But it follows that there is NO WAY we should rely on I/O of
characters through character ports to read or write a particular
binary representation for "raw" data such as sound and image files.
Does not follow.
May I suggest the Kawa solution:
You want to be able to specify character encoding when you open a
file, even if people mostly use a system dependent port. However
that encoding is specified is orthogoal to my suggestion: It can
be a parameter object or a option parameter:
(define p (open-input-port "foo.txt" encoding: "ebcdic"))
Add a special encoding for binary files:
(define b (open-input-port "foo.bin" encoding: "binary"))
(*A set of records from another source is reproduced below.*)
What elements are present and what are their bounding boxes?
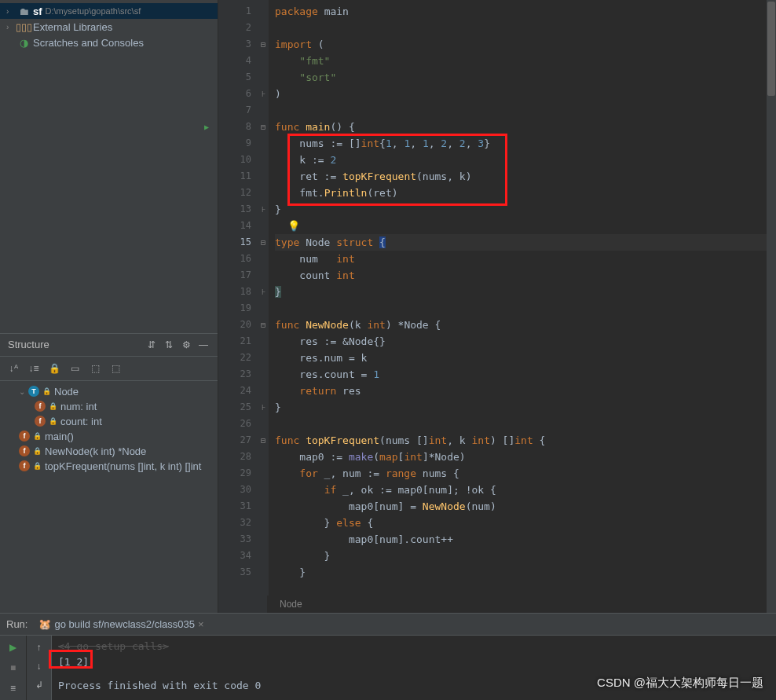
project-root[interactable]: › 🖿 sf D:\mysetup\gopath\src\sf: [0, 3, 218, 19]
lock-icon: 🔒: [33, 462, 42, 470]
struct-field-count[interactable]: f 🔒 count: int: [0, 414, 218, 429]
chevron-down-icon: ⌄: [19, 387, 25, 396]
collapse-icon[interactable]: ⇅: [163, 339, 175, 351]
external-libs-label: External Libraries: [33, 21, 112, 33]
type-icon: T: [28, 386, 39, 397]
struct-label: NewNode(k int) *Node: [45, 445, 146, 457]
scratches[interactable]: ◑ Scratches and Consoles: [0, 35, 218, 50]
scratches-label: Scratches and Consoles: [33, 37, 144, 49]
structure-header: Structure ⇵ ⇅ ⚙ —: [0, 334, 218, 356]
struct-node-type[interactable]: ⌄ T 🔒 Node: [0, 384, 218, 399]
project-name: sf: [33, 5, 42, 17]
struct-func-main[interactable]: f 🔒 main(): [0, 429, 218, 444]
down-icon[interactable]: ↓: [31, 658, 48, 675]
struct-func-newnode[interactable]: f 🔒 NewNode(k int) *Node: [0, 444, 218, 459]
struct-label: topKFrequent(nums []int, k int) []int: [45, 460, 201, 472]
wrap-icon[interactable]: ↲: [31, 676, 48, 694]
run-tab-label: go build sf/newclass2/class035: [54, 618, 195, 630]
struct-label: main(): [45, 431, 74, 442]
lock-icon: 🔒: [33, 447, 42, 455]
lock-icon: 🔒: [42, 387, 51, 395]
struct-label: num: int: [60, 401, 97, 412]
run-label: Run:: [6, 618, 27, 630]
stop-icon[interactable]: ■: [5, 659, 22, 676]
show-non-public-icon[interactable]: ▭: [66, 360, 83, 377]
scrollbar-thumb[interactable]: [767, 2, 775, 96]
console-setup: <4 go setup calls>: [58, 639, 770, 654]
sort-visibility-icon[interactable]: ↓≡: [25, 360, 42, 377]
sort-alpha-icon[interactable]: ↓ᴬ: [5, 360, 22, 377]
scrollbar-vertical[interactable]: [767, 0, 776, 613]
structure-toolbar: ↓ᴬ ↓≡ 🔒 ▭ ⬚ ⬚: [0, 356, 218, 381]
struct-label: count: int: [60, 416, 102, 427]
left-panel: › 🖿 sf D:\mysetup\gopath\src\sf › ▯▯▯ Ex…: [0, 0, 218, 613]
console-result: [1 2]: [58, 654, 770, 670]
watermark: CSDN @福大大架构师每日一题: [597, 676, 763, 691]
go-icon: 🐹: [38, 618, 51, 630]
gear-icon[interactable]: ⚙: [180, 339, 192, 351]
structure-panel: Structure ⇵ ⇅ ⚙ — ↓ᴬ ↓≡ 🔒 ▭ ⬚ ⬚ ⌄ T: [0, 333, 218, 614]
up-icon[interactable]: ↑: [31, 639, 48, 656]
autoscroll-from-icon[interactable]: ⬚: [107, 360, 124, 377]
run-tab[interactable]: 🐹 go build sf/newclass2/class035 ×: [34, 617, 208, 632]
struct-field-num[interactable]: f 🔒 num: int: [0, 399, 218, 414]
autoscroll-icon[interactable]: ⬚: [86, 360, 104, 377]
code-area[interactable]: package mainimport ( "fmt" "sort")func m…: [269, 0, 776, 613]
chevron-right-icon: ›: [6, 23, 14, 31]
run-nav: ↑ ↓ ↲: [27, 636, 52, 700]
lock-icon: 🔒: [33, 432, 42, 440]
line-gutter: 12345678▶9101112131415161718192021222324…: [218, 0, 258, 613]
library-icon: ▯▯▯: [17, 20, 30, 33]
struct-func-topk[interactable]: f 🔒 topKFrequent(nums []int, k int) []in…: [0, 459, 218, 474]
func-icon: f: [19, 445, 30, 456]
func-icon: f: [19, 431, 30, 442]
structure-tree: ⌄ T 🔒 Node f 🔒 num: int f 🔒 count: int f: [0, 381, 218, 477]
close-icon[interactable]: ×: [198, 618, 204, 630]
field-icon: f: [35, 401, 46, 412]
rerun-icon[interactable]: ▶: [5, 639, 22, 656]
fold-gutter: ⊟⊦⊟⊦⊟⊦⊟⊦⊟: [258, 0, 269, 613]
structure-title: Structure: [8, 339, 141, 350]
scratch-icon: ◑: [17, 36, 30, 49]
func-icon: f: [19, 460, 30, 471]
project-tree: › 🖿 sf D:\mysetup\gopath\src\sf › ▯▯▯ Ex…: [0, 0, 218, 53]
run-header: Run: 🐹 go build sf/newclass2/class035 ×: [0, 614, 776, 636]
show-fields-icon[interactable]: 🔒: [46, 360, 63, 377]
run-toolbar: ▶ ■ ≡: [0, 636, 27, 700]
editor-panel: 12345678▶9101112131415161718192021222324…: [218, 0, 776, 613]
layout-icon[interactable]: ≡: [5, 680, 22, 697]
folder-icon: 🖿: [17, 5, 30, 17]
expand-icon[interactable]: ⇵: [145, 339, 158, 351]
field-icon: f: [35, 416, 46, 427]
lock-icon: 🔒: [49, 402, 57, 410]
external-libraries[interactable]: › ▯▯▯ External Libraries: [0, 19, 218, 35]
breadcrumb[interactable]: Node: [267, 596, 776, 613]
hide-icon[interactable]: —: [197, 339, 210, 351]
struct-label: Node: [54, 386, 79, 398]
project-path: D:\mysetup\gopath\src\sf: [46, 6, 141, 16]
lock-icon: 🔒: [49, 417, 57, 425]
chevron-right-icon: ›: [6, 7, 14, 16]
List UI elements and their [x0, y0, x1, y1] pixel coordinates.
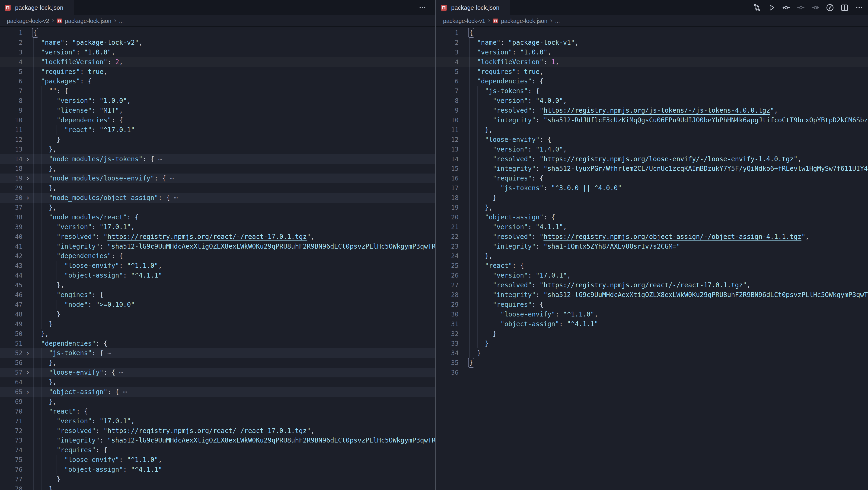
line-number[interactable]: 52 [0, 348, 23, 358]
line-number[interactable]: 37 [0, 203, 23, 213]
code-line[interactable]: 65› "object-assign": { ⋯ [0, 387, 435, 397]
line-number[interactable]: 25 [436, 261, 459, 271]
line-number[interactable]: 21 [436, 222, 459, 232]
line-number[interactable]: 18 [436, 193, 459, 203]
code-line[interactable]: 22 "resolved": "https://registry.npmjs.o… [436, 232, 868, 242]
file-history-icon[interactable] [825, 3, 835, 12]
code-line[interactable]: 1{ [436, 28, 868, 38]
code-line[interactable]: 18 } [436, 193, 868, 203]
line-number[interactable]: 33 [436, 339, 459, 349]
split-editor-icon[interactable] [840, 3, 849, 12]
line-number[interactable]: 35 [436, 358, 459, 368]
line-number[interactable]: 47 [0, 300, 23, 309]
code-line[interactable]: 11 }, [436, 125, 868, 135]
line-number[interactable]: 30 [0, 193, 23, 203]
run-icon[interactable] [767, 3, 776, 12]
code-line[interactable]: 6 "packages": { [0, 76, 435, 86]
line-number[interactable]: 2 [0, 38, 23, 47]
line-number[interactable]: 31 [436, 319, 459, 329]
breadcrumb-file[interactable]: package-lock.json [65, 18, 111, 24]
line-number[interactable]: 11 [436, 125, 459, 135]
line-number[interactable]: 34 [436, 348, 459, 358]
code-line[interactable]: 73 "integrity": "sha512-lG9c9UuMHdcAexXt… [0, 435, 435, 445]
line-number[interactable]: 77 [0, 475, 23, 484]
code-line[interactable]: 26 "version": "17.0.1", [436, 271, 868, 280]
line-number[interactable]: 29 [0, 183, 23, 193]
line-number[interactable]: 8 [436, 96, 459, 106]
line-number[interactable]: 51 [0, 339, 23, 349]
code-line[interactable]: 12 "loose-envify": { [436, 135, 868, 144]
code-line[interactable]: 41 "integrity": "sha512-lG9c9UuMHdcAexXt… [0, 242, 435, 251]
line-number[interactable]: 75 [0, 455, 23, 465]
code-line[interactable]: 32 } [436, 329, 868, 339]
line-number[interactable]: 3 [0, 47, 23, 57]
line-number[interactable]: 40 [0, 232, 23, 242]
code-line[interactable]: 40 "resolved": "https://registry.npmjs.o… [0, 232, 435, 242]
code-line[interactable]: 31 "object-assign": "^4.1.1" [436, 319, 868, 329]
code-line[interactable]: 48 } [0, 309, 435, 319]
line-number[interactable]: 44 [0, 271, 23, 280]
code-line[interactable]: 46 "engines": { [0, 290, 435, 300]
line-number[interactable]: 19 [0, 173, 23, 183]
line-number[interactable]: 26 [436, 271, 459, 280]
line-number[interactable]: 32 [436, 329, 459, 339]
code-line[interactable]: 11 "react": "^17.0.1" [0, 125, 435, 135]
line-number[interactable]: 48 [0, 309, 23, 319]
editor-group-divider[interactable] [435, 0, 436, 490]
line-number[interactable]: 43 [0, 261, 23, 271]
code-line[interactable]: 7 "js-tokens": { [436, 86, 868, 96]
code-line[interactable]: 51 "dependencies": { [0, 339, 435, 349]
line-number[interactable]: 71 [0, 416, 23, 426]
code-line[interactable]: 19 }, [436, 203, 868, 213]
previous-change-icon[interactable] [781, 3, 791, 12]
code-line[interactable]: 37 }, [0, 203, 435, 213]
line-number[interactable]: 28 [436, 290, 459, 300]
code-line[interactable]: 56 }, [0, 358, 435, 368]
fold-chevron-icon[interactable]: › [23, 348, 33, 358]
fold-chevron-icon[interactable]: › [23, 173, 33, 183]
line-number[interactable]: 27 [436, 280, 459, 290]
line-number[interactable]: 39 [0, 222, 23, 232]
line-number[interactable]: 7 [436, 86, 459, 96]
code-line[interactable]: 28 "integrity": "sha512-lG9c9UuMHdcAexXt… [436, 290, 868, 300]
line-number[interactable]: 74 [0, 445, 23, 455]
code-line[interactable]: 75 "loose-envify": "^1.1.0", [0, 455, 435, 465]
code-line[interactable]: 50 }, [0, 329, 435, 339]
line-number[interactable]: 1 [436, 28, 459, 38]
code-line[interactable]: 52› "js-tokens": { ⋯ [0, 348, 435, 358]
line-number[interactable]: 70 [0, 406, 23, 416]
registry-url-link[interactable]: https://registry.npmjs.org/react/-/react… [107, 233, 307, 240]
code-line[interactable]: 14› "node_modules/js-tokens": { ⋯ [0, 154, 435, 164]
breadcrumb-symbol[interactable]: ... [119, 18, 124, 24]
line-number[interactable]: 6 [436, 76, 459, 86]
registry-url-link[interactable]: https://registry.npmjs.org/react/-/react… [544, 281, 743, 289]
line-number[interactable]: 46 [0, 290, 23, 300]
line-number[interactable]: 9 [0, 106, 23, 116]
line-number[interactable]: 2 [436, 38, 459, 47]
code-editor-left[interactable]: 1{2 "name": "package-lock-v2",3 "version… [0, 28, 435, 490]
code-line[interactable]: 8 "version": "1.0.0", [0, 96, 435, 106]
fold-chevron-icon[interactable]: › [23, 368, 33, 378]
code-line[interactable]: 33 } [436, 339, 868, 349]
code-line[interactable]: 10 "integrity": "sha512-RdJUflcE3cUzKiMq… [436, 116, 868, 125]
breadcrumb-symbol[interactable]: ... [555, 18, 560, 24]
line-number[interactable]: 7 [0, 86, 23, 96]
code-line[interactable]: 34 } [436, 348, 868, 358]
line-number[interactable]: 6 [0, 76, 23, 86]
code-line[interactable]: 70 "react": { [0, 406, 435, 416]
code-line[interactable]: 19› "node_modules/loose-envify": { ⋯ [0, 173, 435, 183]
code-line[interactable]: 13 }, [0, 144, 435, 154]
line-number[interactable]: 9 [436, 106, 459, 116]
code-line[interactable]: 4 "lockfileVersion": 2, [0, 57, 435, 67]
code-line[interactable]: 10 "dependencies": { [0, 116, 435, 125]
code-line[interactable]: 42 "dependencies": { [0, 251, 435, 261]
fold-chevron-icon[interactable]: › [23, 193, 33, 203]
line-number[interactable]: 24 [436, 251, 459, 261]
code-line[interactable]: 17 "js-tokens": "^3.0.0 || ^4.0.0" [436, 183, 868, 193]
code-line[interactable]: 38 "node_modules/react": { [0, 213, 435, 222]
line-number[interactable]: 5 [436, 67, 459, 77]
line-number[interactable]: 4 [436, 57, 459, 67]
code-line[interactable]: 77 } [0, 475, 435, 484]
line-number[interactable]: 10 [0, 116, 23, 125]
code-line[interactable]: 57› "loose-envify": { ⋯ [0, 368, 435, 378]
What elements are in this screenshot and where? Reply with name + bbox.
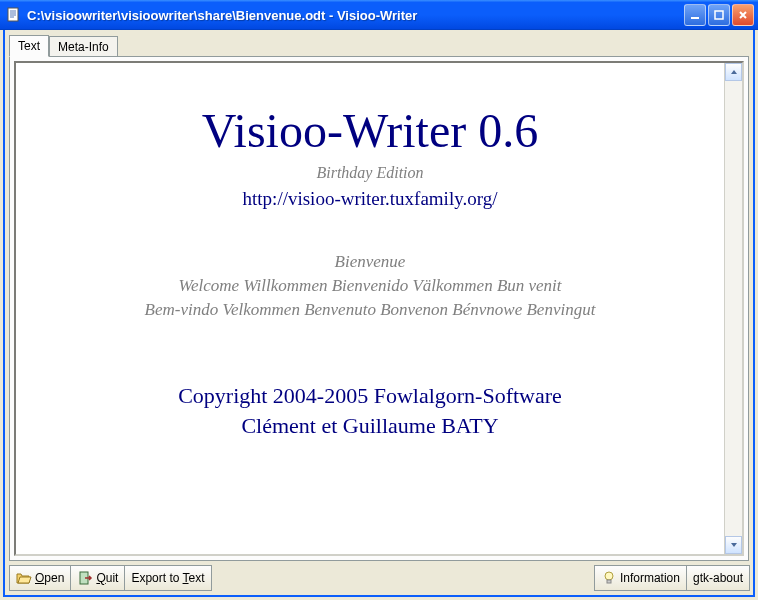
open-label-rest: pen — [44, 571, 64, 585]
export-label-pre: Export to — [131, 571, 182, 585]
vertical-scrollbar[interactable] — [724, 63, 742, 554]
window-title: C:\visioowriter\visioowriter\share\Bienv… — [27, 8, 684, 23]
app-icon — [6, 7, 22, 23]
titlebar: C:\visioowriter\visioowriter\share\Bienv… — [0, 0, 758, 30]
svg-rect-2 — [715, 11, 723, 19]
bottom-toolbar: Open Quit Export to Text Information — [9, 565, 749, 591]
svg-point-4 — [605, 572, 613, 580]
copyright-line: Clément et Guillaume BATY — [36, 411, 704, 441]
information-label: Information — [620, 571, 680, 585]
document-subtitle: Birthday Edition — [36, 164, 704, 182]
folder-open-icon — [16, 570, 32, 586]
tab-text[interactable]: Text — [9, 35, 49, 57]
welcome-line: Bienvenue — [36, 250, 704, 274]
quit-label-u: Q — [96, 571, 105, 585]
document-frame: Visioo-Writer 0.6 Birthday Edition http:… — [14, 61, 744, 556]
scroll-up-button[interactable] — [725, 63, 742, 81]
information-button[interactable]: Information — [594, 565, 687, 591]
quit-button[interactable]: Quit — [70, 565, 125, 591]
document-link: http://visioo-writer.tuxfamily.org/ — [36, 188, 704, 210]
document-copyright: Copyright 2004-2005 Fowlalgorn-Software … — [36, 381, 704, 440]
client-area: Text Meta-Info Visioo-Writer 0.6 Birthda… — [3, 30, 755, 597]
open-button[interactable]: Open — [9, 565, 71, 591]
copyright-line: Copyright 2004-2005 Fowlalgorn-Software — [36, 381, 704, 411]
document-title: Visioo-Writer 0.6 — [36, 103, 704, 158]
welcome-line: Bem-vindo Velkommen Benvenuto Bonvenon B… — [36, 298, 704, 322]
gtk-about-button[interactable]: gtk-about — [686, 565, 750, 591]
lightbulb-icon — [601, 570, 617, 586]
export-label-post: ext — [189, 571, 205, 585]
tabstrip: Text Meta-Info — [9, 34, 749, 56]
minimize-button[interactable] — [684, 4, 706, 26]
open-label-u: O — [35, 571, 44, 585]
maximize-button[interactable] — [708, 4, 730, 26]
welcome-line: Welcome Willkommen Bienvenido Välkommen … — [36, 274, 704, 298]
window-controls — [684, 4, 754, 26]
document-welcome: Bienvenue Welcome Willkommen Bienvenido … — [36, 250, 704, 321]
gtk-about-label: gtk-about — [693, 571, 743, 585]
svg-rect-5 — [607, 580, 611, 583]
tab-meta-info[interactable]: Meta-Info — [49, 36, 118, 57]
scroll-down-button[interactable] — [725, 536, 742, 554]
export-to-text-button[interactable]: Export to Text — [124, 565, 211, 591]
close-button[interactable] — [732, 4, 754, 26]
scroll-track[interactable] — [725, 81, 742, 536]
quit-icon — [77, 570, 93, 586]
toolbar-spacer — [211, 565, 594, 591]
quit-label-rest: uit — [106, 571, 119, 585]
tab-panel: Visioo-Writer 0.6 Birthday Edition http:… — [9, 56, 749, 561]
document-content: Visioo-Writer 0.6 Birthday Edition http:… — [16, 63, 724, 554]
svg-rect-1 — [691, 17, 699, 19]
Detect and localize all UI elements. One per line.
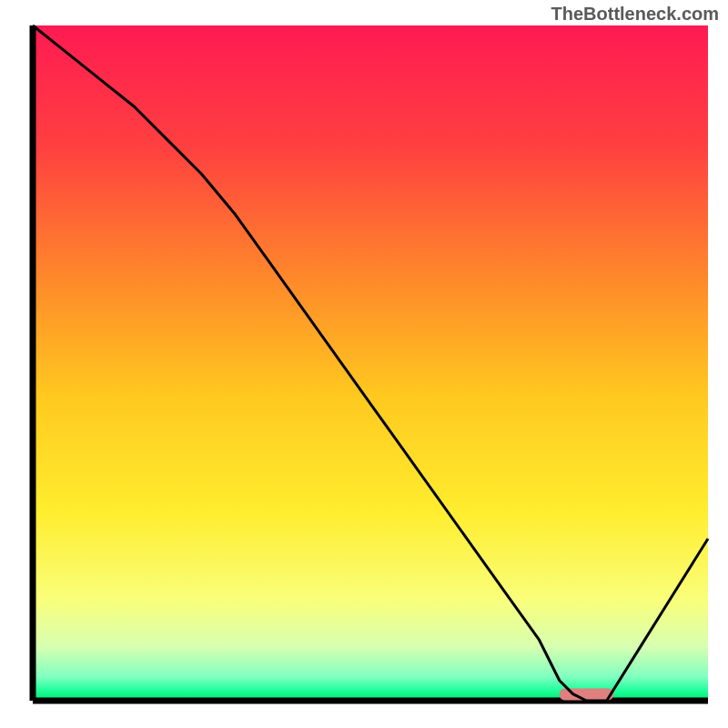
watermark-text: TheBottleneck.com — [551, 4, 719, 25]
chart-gradient-background — [33, 25, 708, 701]
chart-svg — [0, 0, 728, 728]
bottleneck-chart — [0, 0, 728, 728]
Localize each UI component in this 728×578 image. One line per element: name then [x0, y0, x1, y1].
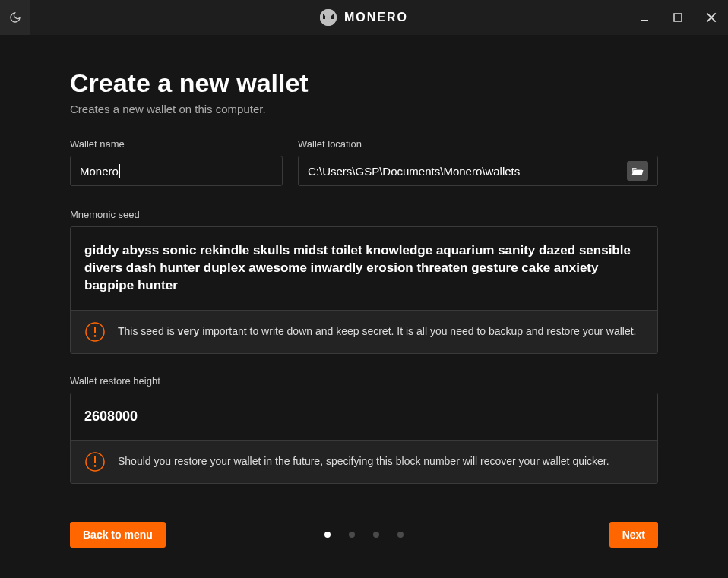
warning-icon [84, 321, 106, 343]
window-controls [628, 0, 728, 35]
mnemonic-section: Mnemonic seed giddy abyss sonic rekindle… [70, 209, 658, 354]
mnemonic-warning-text: This seed is very important to write dow… [118, 324, 637, 340]
wallet-location-value: C:\Users\GSP\Documents\Monero\wallets [308, 165, 621, 178]
next-button[interactable]: Next [609, 522, 658, 548]
close-button[interactable] [695, 0, 728, 35]
step-dot-3[interactable] [373, 532, 379, 538]
maximize-button[interactable] [661, 0, 695, 35]
titlebar: MONERO [0, 0, 728, 35]
step-dot-4[interactable] [397, 532, 404, 538]
restore-section: Wallet restore height 2608000 Should you… [70, 375, 658, 484]
mnemonic-warning: This seed is very important to write dow… [71, 310, 657, 353]
text-cursor [119, 164, 120, 178]
warning-pre: This seed is [118, 325, 178, 337]
app-title: MONERO [344, 11, 408, 24]
restore-warning-text: Should you restore your wallet in the fu… [118, 454, 609, 469]
footer: Back to menu Next [70, 522, 658, 548]
mnemonic-seed-text: giddy abyss sonic rekindle skulls midst … [71, 227, 657, 310]
close-icon [705, 11, 717, 24]
maximize-icon [673, 12, 683, 23]
minimize-icon [639, 12, 650, 23]
wallet-name-input[interactable]: Monero [70, 156, 283, 186]
wallet-fields-row: Wallet name Monero Wallet location C:\Us… [70, 138, 658, 186]
wallet-name-field: Wallet name Monero [70, 138, 283, 186]
svg-point-0 [320, 9, 337, 26]
step-dot-2[interactable] [349, 532, 355, 538]
moon-icon [9, 11, 21, 24]
content: Create a new wallet Creates a new wallet… [0, 35, 728, 484]
mnemonic-label: Mnemonic seed [70, 209, 658, 220]
step-dot-1[interactable] [324, 532, 331, 538]
folder-open-icon [631, 166, 644, 176]
svg-point-7 [94, 335, 97, 337]
progress-dots [324, 532, 404, 538]
wallet-name-label: Wallet name [70, 138, 283, 150]
warning-icon [84, 451, 106, 472]
monero-logo-icon [320, 9, 337, 26]
mnemonic-box: giddy abyss sonic rekindle skulls midst … [70, 226, 658, 354]
wallet-location-label: Wallet location [298, 138, 658, 150]
warning-bold: very [178, 325, 200, 337]
wallet-location-field: Wallet location C:\Users\GSP\Documents\M… [298, 138, 658, 186]
restore-box: 2608000 Should you restore your wallet i… [70, 393, 658, 484]
restore-label: Wallet restore height [70, 375, 658, 387]
browse-button[interactable] [627, 161, 648, 181]
page-title: Create a new wallet [70, 68, 658, 98]
restore-height-value: 2608000 [71, 393, 657, 440]
svg-point-10 [94, 465, 97, 467]
page-subtitle: Creates a new wallet on this computer. [70, 103, 658, 115]
theme-toggle-button[interactable] [0, 0, 30, 35]
svg-rect-2 [674, 14, 682, 21]
wallet-name-value: Monero [80, 165, 119, 178]
restore-warning: Should you restore your wallet in the fu… [71, 440, 657, 483]
wallet-location-input[interactable]: C:\Users\GSP\Documents\Monero\wallets [298, 156, 658, 186]
warning-post: important to write down and keep secret.… [199, 325, 636, 337]
title-center: MONERO [320, 9, 408, 26]
back-button[interactable]: Back to menu [70, 522, 166, 548]
minimize-button[interactable] [628, 0, 661, 35]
A "binary" encoding maps the byte n to (integer->char b),
with no translations.
Notice that a Windows or MacOS 8-bit system may do line-end
munging for the default encoding, but is not allowed to do
so for "binary".
The only reason programmers want to write characters that aren't in
the "normal" encoding/canonicalization/etc, is when they need really
close control of the exact format of I/O. But when you need control
*that* close, you're not talking about a "character" port at all any
more; you're talking about binary I/O. Rather than breaking the
abstraction barrier on character ports, you need a different kind of
port. We need binary ports that support operations like (read-bytes)
Perhaps if you started from scratch, but my solution is more
compatible with existing Scheme code.